● **INSTRUCTIONS FOR THE TASK**: Only an exact copy of the records below will serve as the answer.

● **EXERCISE INPUT**:
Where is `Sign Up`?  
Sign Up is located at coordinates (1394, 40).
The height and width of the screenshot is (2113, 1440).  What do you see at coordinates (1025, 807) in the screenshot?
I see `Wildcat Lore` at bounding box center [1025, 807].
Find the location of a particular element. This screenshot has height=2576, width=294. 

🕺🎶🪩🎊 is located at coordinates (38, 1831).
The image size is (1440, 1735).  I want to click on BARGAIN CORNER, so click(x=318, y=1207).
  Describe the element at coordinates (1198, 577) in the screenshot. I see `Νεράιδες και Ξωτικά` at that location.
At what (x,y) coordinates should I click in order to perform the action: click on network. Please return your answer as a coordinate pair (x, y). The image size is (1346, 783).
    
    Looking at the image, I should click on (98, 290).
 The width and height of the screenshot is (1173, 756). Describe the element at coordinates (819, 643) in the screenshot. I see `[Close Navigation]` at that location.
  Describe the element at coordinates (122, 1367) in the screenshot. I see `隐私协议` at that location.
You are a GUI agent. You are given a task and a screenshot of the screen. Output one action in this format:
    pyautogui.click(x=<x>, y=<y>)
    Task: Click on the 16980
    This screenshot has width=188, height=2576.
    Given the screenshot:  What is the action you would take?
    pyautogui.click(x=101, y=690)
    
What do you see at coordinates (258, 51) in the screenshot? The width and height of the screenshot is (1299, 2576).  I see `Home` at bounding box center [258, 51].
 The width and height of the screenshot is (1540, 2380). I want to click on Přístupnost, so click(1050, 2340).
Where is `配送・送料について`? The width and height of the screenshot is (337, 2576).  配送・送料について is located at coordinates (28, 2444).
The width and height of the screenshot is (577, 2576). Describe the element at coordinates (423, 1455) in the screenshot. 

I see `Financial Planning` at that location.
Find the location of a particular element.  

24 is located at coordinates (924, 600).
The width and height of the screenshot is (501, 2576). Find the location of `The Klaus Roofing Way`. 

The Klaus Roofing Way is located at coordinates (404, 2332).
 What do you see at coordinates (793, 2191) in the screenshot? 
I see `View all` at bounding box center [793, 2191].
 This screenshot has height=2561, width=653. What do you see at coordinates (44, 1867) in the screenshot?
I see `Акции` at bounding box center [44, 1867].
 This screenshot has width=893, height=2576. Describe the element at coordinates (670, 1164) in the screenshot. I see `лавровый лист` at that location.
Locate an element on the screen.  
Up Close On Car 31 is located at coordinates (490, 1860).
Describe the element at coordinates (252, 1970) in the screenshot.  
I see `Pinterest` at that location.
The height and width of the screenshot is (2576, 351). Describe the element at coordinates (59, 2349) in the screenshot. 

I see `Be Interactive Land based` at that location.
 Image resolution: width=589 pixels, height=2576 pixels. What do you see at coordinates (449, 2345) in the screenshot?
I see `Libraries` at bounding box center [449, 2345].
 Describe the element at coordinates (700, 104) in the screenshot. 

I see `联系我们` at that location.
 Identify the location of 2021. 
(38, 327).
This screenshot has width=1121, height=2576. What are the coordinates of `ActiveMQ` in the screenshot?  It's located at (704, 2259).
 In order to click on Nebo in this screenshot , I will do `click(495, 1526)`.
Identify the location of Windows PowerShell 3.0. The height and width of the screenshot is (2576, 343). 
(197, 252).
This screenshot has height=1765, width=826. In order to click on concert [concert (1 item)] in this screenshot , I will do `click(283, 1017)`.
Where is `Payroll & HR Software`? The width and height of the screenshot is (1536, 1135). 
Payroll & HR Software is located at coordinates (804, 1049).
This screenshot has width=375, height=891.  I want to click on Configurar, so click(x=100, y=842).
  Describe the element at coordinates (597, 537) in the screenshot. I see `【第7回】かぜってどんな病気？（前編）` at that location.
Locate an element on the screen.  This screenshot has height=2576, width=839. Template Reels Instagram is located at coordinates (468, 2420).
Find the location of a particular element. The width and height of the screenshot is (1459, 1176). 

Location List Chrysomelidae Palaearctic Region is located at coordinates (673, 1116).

● **OUTPUT BELOW**:
Where is `Sign Up`?  
Sign Up is located at coordinates (1394, 40).
The height and width of the screenshot is (2113, 1440).  What do you see at coordinates (1025, 807) in the screenshot?
I see `Wildcat Lore` at bounding box center [1025, 807].
Find the location of a particular element. This screenshot has height=2576, width=294. 

🕺🎶🪩🎊 is located at coordinates (38, 1831).
The image size is (1440, 1735).  I want to click on BARGAIN CORNER, so click(x=318, y=1207).
  Describe the element at coordinates (1198, 577) in the screenshot. I see `Νεράιδες και Ξωτικά` at that location.
At what (x,y) coordinates should I click in order to perform the action: click on network. Please return your answer as a coordinate pair (x, y). The image size is (1346, 783).
    
    Looking at the image, I should click on (98, 290).
 The width and height of the screenshot is (1173, 756). Describe the element at coordinates (819, 643) in the screenshot. I see `[Close Navigation]` at that location.
  Describe the element at coordinates (122, 1367) in the screenshot. I see `隐私协议` at that location.
You are a GUI agent. You are given a task and a screenshot of the screen. Output one action in this format:
    pyautogui.click(x=<x>, y=<y>)
    Task: Click on the 16980
    This screenshot has width=188, height=2576.
    Given the screenshot:  What is the action you would take?
    pyautogui.click(x=101, y=690)
    
What do you see at coordinates (258, 51) in the screenshot? The width and height of the screenshot is (1299, 2576).  I see `Home` at bounding box center [258, 51].
 The width and height of the screenshot is (1540, 2380). I want to click on Přístupnost, so click(1050, 2340).
Where is `配送・送料について`? The width and height of the screenshot is (337, 2576).  配送・送料について is located at coordinates (28, 2444).
The width and height of the screenshot is (577, 2576). Describe the element at coordinates (423, 1455) in the screenshot. 

I see `Financial Planning` at that location.
Find the location of a particular element.  

24 is located at coordinates (924, 600).
The width and height of the screenshot is (501, 2576). Find the location of `The Klaus Roofing Way`. 

The Klaus Roofing Way is located at coordinates (404, 2332).
 What do you see at coordinates (793, 2191) in the screenshot? 
I see `View all` at bounding box center [793, 2191].
 This screenshot has height=2561, width=653. What do you see at coordinates (44, 1867) in the screenshot?
I see `Акции` at bounding box center [44, 1867].
 This screenshot has width=893, height=2576. Describe the element at coordinates (670, 1164) in the screenshot. I see `лавровый лист` at that location.
Locate an element on the screen.  
Up Close On Car 31 is located at coordinates (490, 1860).
Describe the element at coordinates (252, 1970) in the screenshot.  
I see `Pinterest` at that location.
The height and width of the screenshot is (2576, 351). Describe the element at coordinates (59, 2349) in the screenshot. 

I see `Be Interactive Land based` at that location.
 Image resolution: width=589 pixels, height=2576 pixels. What do you see at coordinates (449, 2345) in the screenshot?
I see `Libraries` at bounding box center [449, 2345].
 Describe the element at coordinates (700, 104) in the screenshot. 

I see `联系我们` at that location.
 Identify the location of 2021. 
(38, 327).
This screenshot has width=1121, height=2576. What are the coordinates of `ActiveMQ` in the screenshot?  It's located at (704, 2259).
 In order to click on Nebo in this screenshot , I will do `click(495, 1526)`.
Identify the location of Windows PowerShell 3.0. The height and width of the screenshot is (2576, 343). 
(197, 252).
This screenshot has height=1765, width=826. In order to click on concert [concert (1 item)] in this screenshot , I will do `click(283, 1017)`.
Where is `Payroll & HR Software`? The width and height of the screenshot is (1536, 1135). 
Payroll & HR Software is located at coordinates (804, 1049).
This screenshot has width=375, height=891.  I want to click on Configurar, so click(x=100, y=842).
  Describe the element at coordinates (597, 537) in the screenshot. I see `【第7回】かぜってどんな病気？（前編）` at that location.
Locate an element on the screen.  This screenshot has height=2576, width=839. Template Reels Instagram is located at coordinates (468, 2420).
Find the location of a particular element. The width and height of the screenshot is (1459, 1176). 

Location List Chrysomelidae Palaearctic Region is located at coordinates (673, 1116).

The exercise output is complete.